Your time on campus is limited, so make sure you create the infrastructure for current and future student-athletes to support your cause. This infrastructure can be created by forming an official student organization or launching a SAAC task force/committee dedicated to your cause. As a member of an official student organization, for example, you can often request funding and meeting space from your school. If your activism is relevant to the mission of the athletic department, ask for the cause to be anchored in the department’s strategic plan. In addition, review your school’s strategic plan or mission statement to see where there might be alignment.

Allies are members of the dominant group that advocate for the less privileged group. Mentors provide guidance and support for your activism. Sponsors are individuals who have the power to push your cause when you are not in the room. For your activism to have the most impact, you will need all three. Identify members of your community (e.g., coaches, senior administrators) who buy into your vision. Make sure you address what you may want from each group/individual and how they can assist with the plan.
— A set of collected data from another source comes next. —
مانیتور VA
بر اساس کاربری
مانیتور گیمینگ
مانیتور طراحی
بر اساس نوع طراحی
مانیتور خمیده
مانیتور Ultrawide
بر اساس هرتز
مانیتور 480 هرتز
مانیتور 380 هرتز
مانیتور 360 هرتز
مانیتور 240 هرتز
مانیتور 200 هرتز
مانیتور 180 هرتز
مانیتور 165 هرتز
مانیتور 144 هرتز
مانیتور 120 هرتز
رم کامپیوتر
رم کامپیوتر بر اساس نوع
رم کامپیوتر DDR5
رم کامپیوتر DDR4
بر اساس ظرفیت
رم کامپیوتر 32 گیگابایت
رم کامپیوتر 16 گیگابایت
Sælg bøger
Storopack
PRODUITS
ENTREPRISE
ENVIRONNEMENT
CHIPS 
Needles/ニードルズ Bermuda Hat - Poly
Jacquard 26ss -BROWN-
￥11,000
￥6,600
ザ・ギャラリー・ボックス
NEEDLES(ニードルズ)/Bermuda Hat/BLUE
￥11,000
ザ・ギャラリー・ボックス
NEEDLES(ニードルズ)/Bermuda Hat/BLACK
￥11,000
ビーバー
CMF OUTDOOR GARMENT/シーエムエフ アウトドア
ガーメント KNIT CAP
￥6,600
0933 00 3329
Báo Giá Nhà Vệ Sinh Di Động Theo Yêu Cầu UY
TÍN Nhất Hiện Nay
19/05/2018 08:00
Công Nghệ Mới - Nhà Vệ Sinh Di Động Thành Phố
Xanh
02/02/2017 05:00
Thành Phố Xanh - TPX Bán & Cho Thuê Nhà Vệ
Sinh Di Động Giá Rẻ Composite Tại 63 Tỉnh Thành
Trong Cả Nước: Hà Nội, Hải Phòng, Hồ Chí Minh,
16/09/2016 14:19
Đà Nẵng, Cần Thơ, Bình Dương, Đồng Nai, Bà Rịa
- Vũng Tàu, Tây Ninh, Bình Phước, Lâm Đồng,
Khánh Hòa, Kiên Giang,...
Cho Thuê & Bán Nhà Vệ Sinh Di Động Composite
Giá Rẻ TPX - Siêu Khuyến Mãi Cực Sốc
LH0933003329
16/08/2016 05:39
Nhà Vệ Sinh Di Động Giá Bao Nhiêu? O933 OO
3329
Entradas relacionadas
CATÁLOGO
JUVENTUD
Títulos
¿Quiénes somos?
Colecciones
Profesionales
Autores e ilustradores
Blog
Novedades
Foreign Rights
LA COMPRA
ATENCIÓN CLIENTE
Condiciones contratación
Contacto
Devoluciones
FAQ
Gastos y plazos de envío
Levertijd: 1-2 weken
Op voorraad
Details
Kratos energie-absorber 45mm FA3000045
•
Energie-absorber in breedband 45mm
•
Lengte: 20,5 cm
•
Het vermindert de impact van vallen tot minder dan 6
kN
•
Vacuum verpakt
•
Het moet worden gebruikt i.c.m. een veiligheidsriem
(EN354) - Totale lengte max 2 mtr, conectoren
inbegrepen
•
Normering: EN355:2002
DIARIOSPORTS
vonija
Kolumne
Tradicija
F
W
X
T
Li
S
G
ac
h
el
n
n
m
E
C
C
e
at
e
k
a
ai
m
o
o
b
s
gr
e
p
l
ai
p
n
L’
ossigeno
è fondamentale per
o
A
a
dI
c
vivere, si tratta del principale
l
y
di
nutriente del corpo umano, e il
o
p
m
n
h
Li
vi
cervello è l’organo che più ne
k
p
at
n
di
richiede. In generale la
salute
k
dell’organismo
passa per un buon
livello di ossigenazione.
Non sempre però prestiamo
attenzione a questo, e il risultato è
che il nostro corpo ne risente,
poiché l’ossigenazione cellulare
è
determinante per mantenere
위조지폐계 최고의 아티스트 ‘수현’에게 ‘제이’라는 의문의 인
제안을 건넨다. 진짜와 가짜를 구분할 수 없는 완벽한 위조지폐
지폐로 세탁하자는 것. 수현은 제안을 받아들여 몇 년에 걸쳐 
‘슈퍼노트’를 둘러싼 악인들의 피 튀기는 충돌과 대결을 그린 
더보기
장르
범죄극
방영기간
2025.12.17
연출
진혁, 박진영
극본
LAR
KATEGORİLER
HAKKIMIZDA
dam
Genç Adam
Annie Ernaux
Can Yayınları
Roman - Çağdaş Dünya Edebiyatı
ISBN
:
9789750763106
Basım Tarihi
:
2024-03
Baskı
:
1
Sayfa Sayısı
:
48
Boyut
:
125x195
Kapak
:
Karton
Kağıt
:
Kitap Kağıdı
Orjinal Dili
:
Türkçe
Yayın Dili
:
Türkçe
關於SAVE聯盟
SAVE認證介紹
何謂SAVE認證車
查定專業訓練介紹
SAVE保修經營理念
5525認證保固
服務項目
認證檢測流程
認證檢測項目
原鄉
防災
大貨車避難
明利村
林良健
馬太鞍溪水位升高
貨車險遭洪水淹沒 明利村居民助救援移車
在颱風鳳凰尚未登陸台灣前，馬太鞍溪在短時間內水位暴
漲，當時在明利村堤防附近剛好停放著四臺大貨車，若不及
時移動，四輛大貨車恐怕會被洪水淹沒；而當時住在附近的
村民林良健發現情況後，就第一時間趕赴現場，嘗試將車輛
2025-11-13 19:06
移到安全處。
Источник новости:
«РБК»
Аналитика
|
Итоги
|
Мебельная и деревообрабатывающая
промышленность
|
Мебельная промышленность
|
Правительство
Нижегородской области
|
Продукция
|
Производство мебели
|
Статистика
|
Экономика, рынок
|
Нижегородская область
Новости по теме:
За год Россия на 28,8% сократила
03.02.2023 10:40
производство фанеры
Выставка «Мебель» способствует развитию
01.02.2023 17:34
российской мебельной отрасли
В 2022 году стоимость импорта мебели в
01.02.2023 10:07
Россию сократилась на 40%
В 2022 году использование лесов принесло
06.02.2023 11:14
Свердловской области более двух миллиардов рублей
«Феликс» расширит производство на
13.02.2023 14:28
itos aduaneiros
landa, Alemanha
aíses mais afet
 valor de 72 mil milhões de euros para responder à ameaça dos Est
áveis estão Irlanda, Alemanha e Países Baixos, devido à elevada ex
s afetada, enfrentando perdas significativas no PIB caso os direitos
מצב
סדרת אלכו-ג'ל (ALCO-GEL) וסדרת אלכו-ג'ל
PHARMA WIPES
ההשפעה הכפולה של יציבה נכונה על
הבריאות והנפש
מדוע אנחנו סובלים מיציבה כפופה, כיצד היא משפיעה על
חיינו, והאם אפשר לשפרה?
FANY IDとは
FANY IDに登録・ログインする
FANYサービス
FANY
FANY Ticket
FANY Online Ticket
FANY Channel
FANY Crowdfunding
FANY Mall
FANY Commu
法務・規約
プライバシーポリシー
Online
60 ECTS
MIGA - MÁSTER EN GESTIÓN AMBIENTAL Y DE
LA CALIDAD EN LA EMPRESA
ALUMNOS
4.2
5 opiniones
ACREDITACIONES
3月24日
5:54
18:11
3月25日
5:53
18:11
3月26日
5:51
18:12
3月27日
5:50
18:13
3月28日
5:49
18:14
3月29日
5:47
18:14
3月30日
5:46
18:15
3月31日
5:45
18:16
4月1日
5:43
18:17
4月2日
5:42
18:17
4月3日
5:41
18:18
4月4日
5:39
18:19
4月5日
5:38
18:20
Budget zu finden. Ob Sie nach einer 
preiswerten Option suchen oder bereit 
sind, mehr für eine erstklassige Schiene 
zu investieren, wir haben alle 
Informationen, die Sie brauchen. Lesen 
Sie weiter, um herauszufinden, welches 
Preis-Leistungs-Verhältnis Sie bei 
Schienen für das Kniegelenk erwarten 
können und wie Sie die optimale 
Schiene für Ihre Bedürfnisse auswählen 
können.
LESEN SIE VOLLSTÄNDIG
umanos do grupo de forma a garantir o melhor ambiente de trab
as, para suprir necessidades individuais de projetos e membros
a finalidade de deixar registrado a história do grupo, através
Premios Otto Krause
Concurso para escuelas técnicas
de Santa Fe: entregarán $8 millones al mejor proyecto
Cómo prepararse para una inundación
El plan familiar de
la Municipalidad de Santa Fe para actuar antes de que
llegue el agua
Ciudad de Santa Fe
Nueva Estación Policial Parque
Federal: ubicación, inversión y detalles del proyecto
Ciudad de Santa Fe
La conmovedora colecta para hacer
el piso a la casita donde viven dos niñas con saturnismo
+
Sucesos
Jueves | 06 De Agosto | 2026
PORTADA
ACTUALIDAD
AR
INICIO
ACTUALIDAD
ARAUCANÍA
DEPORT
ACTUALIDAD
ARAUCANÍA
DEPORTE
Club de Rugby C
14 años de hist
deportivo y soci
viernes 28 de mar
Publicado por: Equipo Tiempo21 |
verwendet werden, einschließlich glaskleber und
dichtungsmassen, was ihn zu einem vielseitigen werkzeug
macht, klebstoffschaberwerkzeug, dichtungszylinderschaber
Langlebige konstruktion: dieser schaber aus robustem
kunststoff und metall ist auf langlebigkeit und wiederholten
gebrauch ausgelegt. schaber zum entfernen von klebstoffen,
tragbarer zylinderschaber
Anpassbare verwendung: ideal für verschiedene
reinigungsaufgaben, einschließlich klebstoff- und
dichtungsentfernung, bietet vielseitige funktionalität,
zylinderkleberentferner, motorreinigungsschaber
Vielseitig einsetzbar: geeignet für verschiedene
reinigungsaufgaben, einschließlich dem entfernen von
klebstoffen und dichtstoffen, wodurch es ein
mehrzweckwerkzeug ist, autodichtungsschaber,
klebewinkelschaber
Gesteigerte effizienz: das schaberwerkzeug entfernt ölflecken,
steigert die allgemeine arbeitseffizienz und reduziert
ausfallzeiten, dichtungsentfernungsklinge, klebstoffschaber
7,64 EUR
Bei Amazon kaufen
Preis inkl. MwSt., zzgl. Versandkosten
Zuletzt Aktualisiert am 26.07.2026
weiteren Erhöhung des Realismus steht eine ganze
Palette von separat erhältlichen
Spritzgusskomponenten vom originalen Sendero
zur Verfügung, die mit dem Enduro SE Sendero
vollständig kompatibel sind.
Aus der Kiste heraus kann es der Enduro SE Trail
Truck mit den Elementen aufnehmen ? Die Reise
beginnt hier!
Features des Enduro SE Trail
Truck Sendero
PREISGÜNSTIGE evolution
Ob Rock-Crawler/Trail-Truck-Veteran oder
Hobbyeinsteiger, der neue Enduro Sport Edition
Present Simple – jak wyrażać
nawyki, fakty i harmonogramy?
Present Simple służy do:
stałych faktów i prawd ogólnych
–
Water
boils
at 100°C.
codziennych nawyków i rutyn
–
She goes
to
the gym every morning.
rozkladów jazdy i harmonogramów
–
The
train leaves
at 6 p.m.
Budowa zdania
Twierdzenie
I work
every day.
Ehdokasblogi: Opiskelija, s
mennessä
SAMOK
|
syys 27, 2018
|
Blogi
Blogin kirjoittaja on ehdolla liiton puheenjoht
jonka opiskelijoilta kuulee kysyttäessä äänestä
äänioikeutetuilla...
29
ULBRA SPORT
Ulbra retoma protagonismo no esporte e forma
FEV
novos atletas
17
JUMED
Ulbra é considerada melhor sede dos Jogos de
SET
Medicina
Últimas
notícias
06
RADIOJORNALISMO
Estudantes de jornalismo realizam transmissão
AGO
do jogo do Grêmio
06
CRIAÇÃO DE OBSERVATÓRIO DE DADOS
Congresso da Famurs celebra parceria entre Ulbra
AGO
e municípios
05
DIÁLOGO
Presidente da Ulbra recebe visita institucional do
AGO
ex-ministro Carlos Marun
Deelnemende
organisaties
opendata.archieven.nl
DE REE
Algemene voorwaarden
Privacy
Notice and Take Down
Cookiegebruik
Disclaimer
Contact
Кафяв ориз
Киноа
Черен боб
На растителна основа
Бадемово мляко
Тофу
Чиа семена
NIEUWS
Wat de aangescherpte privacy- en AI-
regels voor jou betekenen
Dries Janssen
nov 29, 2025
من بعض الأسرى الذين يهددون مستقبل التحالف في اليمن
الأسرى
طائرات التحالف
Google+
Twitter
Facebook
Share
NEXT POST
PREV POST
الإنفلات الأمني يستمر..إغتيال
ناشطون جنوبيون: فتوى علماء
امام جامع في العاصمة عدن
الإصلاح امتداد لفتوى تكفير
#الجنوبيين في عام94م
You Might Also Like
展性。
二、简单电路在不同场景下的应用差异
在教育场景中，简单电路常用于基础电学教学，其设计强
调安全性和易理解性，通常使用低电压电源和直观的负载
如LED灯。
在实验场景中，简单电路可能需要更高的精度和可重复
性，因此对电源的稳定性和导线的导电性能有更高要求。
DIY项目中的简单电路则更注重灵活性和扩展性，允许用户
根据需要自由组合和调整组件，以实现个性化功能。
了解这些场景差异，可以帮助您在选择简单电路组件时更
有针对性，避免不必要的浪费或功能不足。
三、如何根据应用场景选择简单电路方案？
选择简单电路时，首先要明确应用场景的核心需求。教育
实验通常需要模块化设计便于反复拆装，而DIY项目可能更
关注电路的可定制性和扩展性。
Every athletic department has:

Activist work is often met with resistance. Strive to seek common ground with those you may not agree with or who may not have a similar lived experience to you.

This work can be emotionally draining — especially for members of marginalized communities. Make sure to prioritize your mental and physical health when participating in activism. Take frequent mental health days and use your school’s counseling center or office to identify coping strategies for when you face resistance to your activism or feel emotionally drained.